Dogs: 13 healthy Beagle X dogs


Intervention:  dogs were given cannabis extract containing a 1:20 ratio of THC: CBD


Evaluations of neurological signs, clinical laboratory abnormalities, and other adverse events were performed in 2 study phases:

  1. a multiple-dose phase with 12 dogs receiving five medium doses (5mg CBD/kg bw) at 12 h intervals,

  2. a single low-dose (2mg CBD/kg bw), randomized, blinded, negative controlled study with 13 dogs.


 Findings re safety:

  • when high dosages (CBD 10 mg/kg bodyweight) were administered - resulted in neurological signs.  Signs included hyperesthesia (overreaction to normal auditory/visual/tactile stimuli), proprioceptive deficits, head bobbing, torso swaying, ptyalism, urinary incontinence and vomiting

  • lower dosages (2 mg/kg and 5 mg/kg) resulted in a few dogs showing mild neurological deficits such as mydriasis, ataxia, delayed hopping reaction and noise sensitivity

  • Blood counts and biochemistry values remained in reference ranges


Findings re pharmacokinetics:

  • Absorption: Absorption after oral administration was rapid, with mean Tmax of approximately 2 h for CBD and THC in all dose groups. The initial rate of depletion in plasma from Tmax until 12 h post-dose (b-phase) was comparable for all cannabinoids, with mean b-phase half-life (T1/2b) of approximately 2 h for CBD, THC, and CBC.
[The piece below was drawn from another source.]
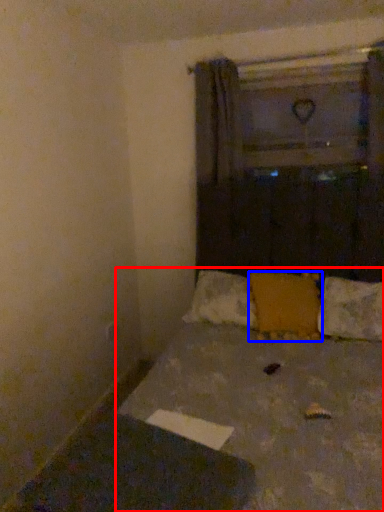 Question: Which of the following is the farthest to the observer, bed (highlighted by a red box) or pillow (highlighted by a blue box)?

Choices:
 (A) bed
 (B) pillow

Answer: (B)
A prolonged elimination phase was observed in all dogs demonstrating quantifiable cannabinoid levels at 48 h (medium- and high-dose groups).  The terminal elimination half-life (T1/2l), derived from plasma samples taken between 12 and 48 h post-dose, ranged from 12 to 24 h, depending on dose group

Deabold, KA, Schwark, WS, Wolf, L & Wakshlag, JJ 2019, ‘Single-Dose Pharmacokinetics and Preliminary Safety Assessment with Use of CBD-Rich Hemp Nutraceutical in Healthy Dogs and Cats, Animals, vol. 9, pp. 832


Aim: 12 week dose of full spectrum CBD to show short pharmacokinetic half-lives in dogs and cats


  • Animals: 8 Beagle dogs, 8 DSH cats

  • Dosed with 2 mg/kg of full spectrum CBD orally BID for 12 weeks


  • Serum chemistry and CBC results showed no clinically significant alterations (no values exceeded the reference ranges)
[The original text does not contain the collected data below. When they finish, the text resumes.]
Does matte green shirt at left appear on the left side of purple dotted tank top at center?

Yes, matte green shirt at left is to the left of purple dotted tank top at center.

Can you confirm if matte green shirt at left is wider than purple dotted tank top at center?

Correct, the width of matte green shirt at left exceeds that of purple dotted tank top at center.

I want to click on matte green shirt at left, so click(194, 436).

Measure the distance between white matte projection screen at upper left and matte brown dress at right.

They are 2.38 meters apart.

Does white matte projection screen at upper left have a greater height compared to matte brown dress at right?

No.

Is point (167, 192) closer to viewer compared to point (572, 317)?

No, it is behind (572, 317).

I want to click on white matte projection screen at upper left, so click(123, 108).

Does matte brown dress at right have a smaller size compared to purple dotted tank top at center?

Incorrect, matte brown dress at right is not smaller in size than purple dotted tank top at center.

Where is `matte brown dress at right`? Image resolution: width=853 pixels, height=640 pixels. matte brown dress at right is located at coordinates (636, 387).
    • EXCEPT one cat showed a persistent rise in ALT above the reference range for the duration of the trial.


  • Cats do appear to absorb or eliminate CBD differently than dogs, showing lower serum concentrations.
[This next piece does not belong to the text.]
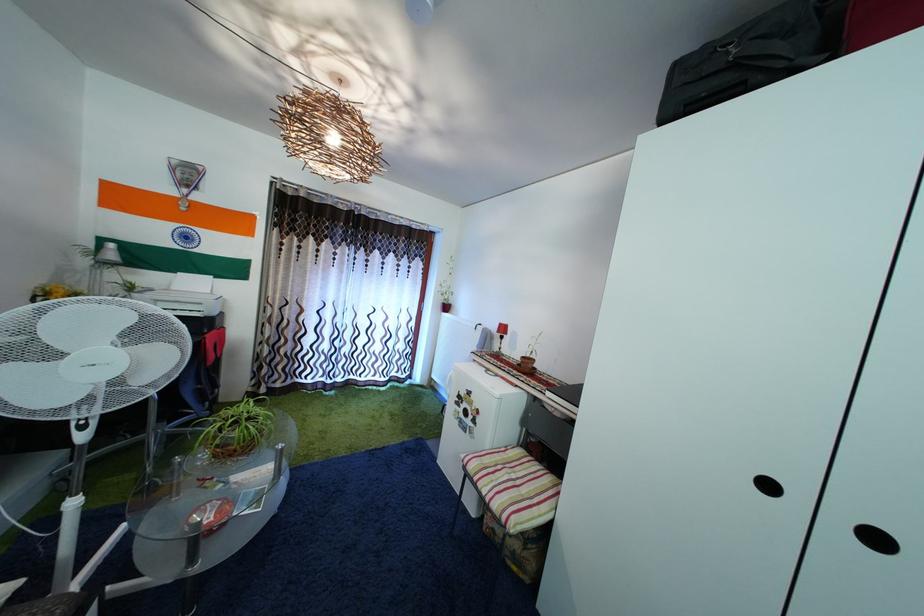 The height and width of the screenshot is (616, 924). I want to click on black bag handle, so pyautogui.click(x=745, y=53).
  • ADVERSE EVENTS - main adverse effects noted included licking (35.4%) and head shaking (25.2%), respectively. Other adverse events noted were pacing (11.1%), chomping/chewing (6.5%), gagging (2.1%), vomiting food, bile, or hairballs (1.1%), salivating, drooling, or foaming (1.2%), jumping (0.45%), being uncooperative (0.4%), and grimacing (0.4%).  Loose stool was not observed in any of the cats during the study.


  • Adverse events - loose stool was the most common adverse event (occurred 3.3% of the time).